Well, you see, the standard defines the 'C' language. If you write code that makes assumptions that are not guaranteed by the standard then you cannot reasonably expect your program to work.
I know this will fall on deaf ears, but I'll say it again anyway: if you want to become proficient with a tool you really do need to read and understand the manual.
"It may rely on assumptions"
some of the longest debugging sessions ... have been a result of relying on assumptions.
Mr smoked sardine,
the references to ANSI C had absolutely nothing to do with the point
Let me try to translate my statement to something a smoked sardine can understand: "it makes no sense to discontinue development because of a bug (perceived or real makes no difference) in the tools if there is a workaround"
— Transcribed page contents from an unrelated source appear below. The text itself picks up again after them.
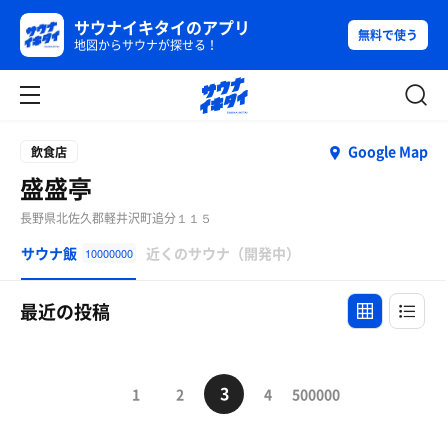
サウナイキタイのアプリ
無料で使う
地図からサウナが探せる！
Google Map
飲食店
盛盛亭
長野県北佐久郡軽井沢町追分１１５
サウナ飯
近くのサウナ（開発中）
10000000
最近の投稿
3
1
2
4
500000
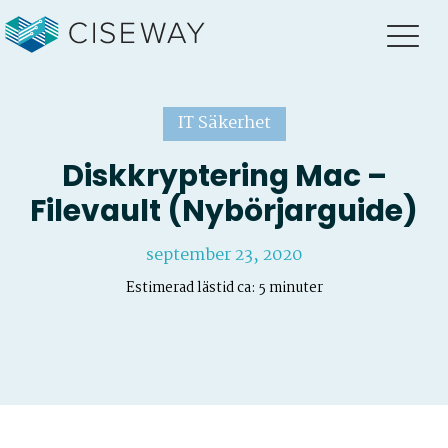
IT Säkerhet
Diskkryptering Mac –
Filevault (Nybörjarguide)
september 23, 2020
Estimerad lästid ca: 5 minuter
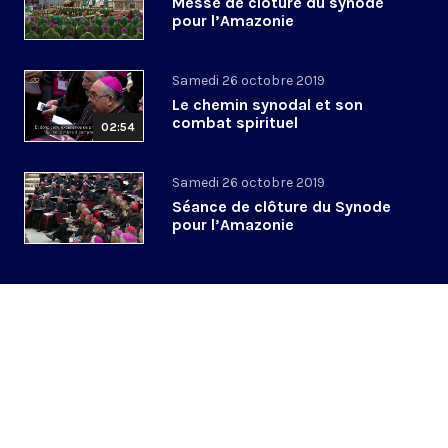
Messe de clôture du synode
pour l’Amazonie
Samedi 26 octobre 2019
Le chemin synodal et son
combat spirituel
02:54
Samedi 26 octobre 2019
Séance de clôture du Synode
pour l’Amazonie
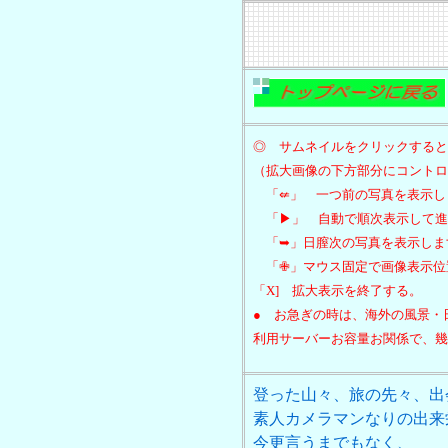
◎ サムネイルをクリックすると
（拡大画像の下方部分にコントロ
「⇍」 一つ前の写真を表示し
「▶」 自動で順次表示して進
「➥」日膣次の写真を表示しま
「✙」マウス固定で画像表示位
「X] 拡大表示を終了する。
● お急ぎの時は、海外の風景・
利用サーバーお容量お関係で、幾
登った山々、旅の先々、出
素人カメラマンなりの出来
今更言うまでもなく、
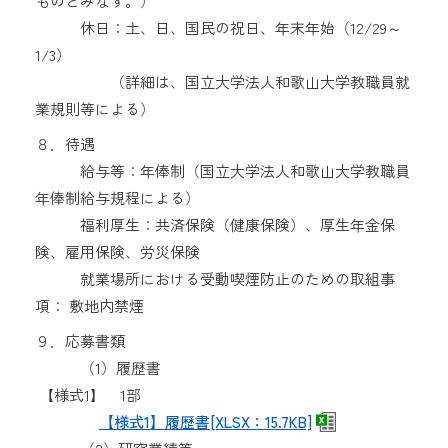
ものとみなす。）
休日：土、日、国民の祝日、年末年始（12/29～
1/3）
（詳細は、国立大学法人和歌山大学教職員就
業規則等による）
８．待遇
給与等：年俸制（国立大学法人和歌山大学教職員
年俸制給与規程による）
福利厚生：共済保険（健康保険）、厚生年金保
険、雇用保険、労災保険
就業場所における受動喫煙防止のための取組事
項： 敷地内禁煙
９．応募書類
（1）履歴書
【様式1】 1部
【様式1】履歴書[XLSX：15.7KB]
Word alignment is NOT a C issue but an architecture issue.
Yes, but life isn't expected to be simple. Anything non-trivial has to be based on a number of assumptions.
We can't avoid assumptions. Just try to make good ones, and to qualify them. We can made risk assesments for a project - what if our assumptions about used hardware, used tools, available time, stability of customer requirements etc are wrong. We can document our code, specifying what assumptions we have made (or rat least realizes that we have made). We can - if the hhardware permits - perform checked builds, that contains extra integrity-testing code. We can make use of the preprocessor. We can use regression testing...
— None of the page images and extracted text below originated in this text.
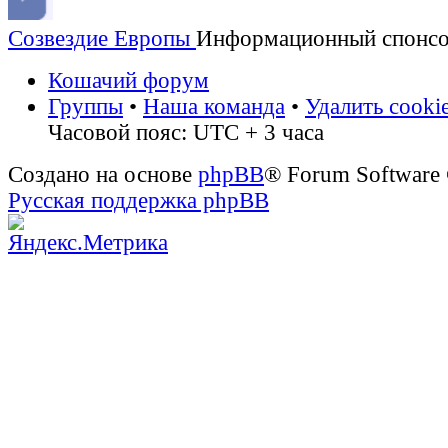
Созвездие Европы
Информационный спонс
Кошачий форум
Группы
•
Наша команда
•
Удалить cooki
Часовой пояс: UTC + 3 часа
Создано на основе
phpBB
® Forum Software
Русская поддержка phpBB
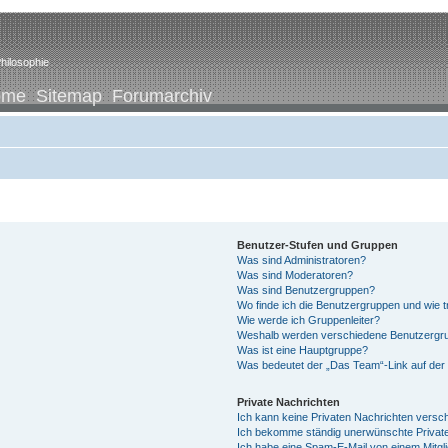
hilosophie
ome
Sitemap
Forumarchiv
Benutzer-Stufen und Gruppen
Was sind Administratoren?
Was sind Moderatoren?
Was sind Benutzergruppen?
Wo finde ich die Benutzergruppen und wie tr
Wie werde ich Gruppenleiter?
Weshalb werden verschiedene Benutzergrup
Was ist eine Hauptgruppe?
Was bedeutet der „Das Team“-Link auf der 
Private Nachrichten
Ich kann keine Privaten Nachrichten versc
Ich bekomme ständig unerwünschte Private
Ich habe eine Spam-E-Mail von einem Mitgl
While our job is to produce working - and economical - solutions, we can't ignore assumptions. If we think that there are no assumptions involved, then we have just made a very big, and very wrong assumption.
In short: it is almost impossible to write any non-trivial applications that are guaranteed to work on any existing platform that has an ANSI/ISO-conformant compiler.
It is nice that you see that I have a lot of experience.
If, on the other hand, you were trying to belittle me, you must have missed "BTW the 'error' was not mine, it occurred ... in my post.
Er5ik
True - But someone who builds up experience of such things can learn to more reliably determine the risk.
Just to follow on from my previous - Through experience I have determined that I don't have to put on my wellington boots before getting out of bed.
I would prefer to consider it a calculated risk.
I would not consider it wrong - I might, possibly, change my mind if I were to get my feet wet one morning ;)
True - But someone who builds up experience of such things can learn to more reliably determine the risk. there is nothing wrong with experience, if therte was, I would be up the creek re the '51 :)
Of course, were I to 'verify' my assumption that a char is 8 bits every time I type char, I would never get anywhere.
I can state my point in another way, which may be better: "when you see a bug, before anything else, verify the correctness of your assumptions"
The references to ANSI C had absolutely everything to do with my point, however.
No, that isn't a translation of what you said. It may be what you wish you had said, but it certainly doesn't reflect what you did say.
Word alignment is NOT a C issue
So, why did you complain to the compiler vendor about your problem?
Sadly you do seem to have a lot of experience of bugs which you should never have introduced into the code in the first place. Your assumption when something doesn't work as you expect is that the problem lies with the tools - this is quite typical of those who (as you admit openly, in fact you seem proud of it) haven't read the appropriate documentation.
Note that in this case the 'tool' is the 'C' language, and the 'appropriate documentation' is the definition of the language.
you must have missed "BTW the 'error' was not mine, it occurred ... in my post.
Yes, I noticed you try to salvage some credibility in a followup post.